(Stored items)
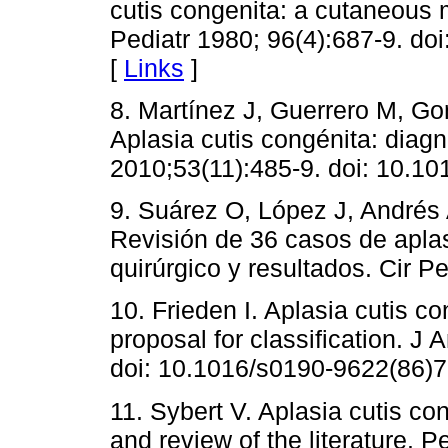
cutis congenita: a cutaneous 
Pediatr 1980; 96(4):687-9. do
[
Links
]
8. Martínez J, Guerrero M, Go
Aplasia cutis congénita: diag
2010;53(11):485-9. doi: 10.10
9. Suárez O, López J, Andrés A
Revisión de 36 casos de aplas
quirúrgico y resultados. Cir P
10. Frieden I. Aplasia cutis co
proposal for classification. 
doi: 10.1016/s0190-9622(86)7
11. Sybert V. Aplasia cutis con
and review of the literature. P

### PROMPT
In your copy, every entry above must match word for word, and no picture may appear.

### THE ANSWER
cutis congenita: a cutaneous 
Pediatr 1980; 96(4):687-9. do
[
Links
]
8. Martínez J, Guerrero M, Go
Aplasia cutis congénita: diag
2010;53(11):485-9. doi: 10.10
9. Suárez O, López J, Andrés A
Revisión de 36 casos de aplas
quirúrgico y resultados. Cir P
10. Frieden I. Aplasia cutis co
proposal for classification. 
doi: 10.1016/s0190-9622(86)7
11. Sybert V. Aplasia cutis con
and review of the literature. P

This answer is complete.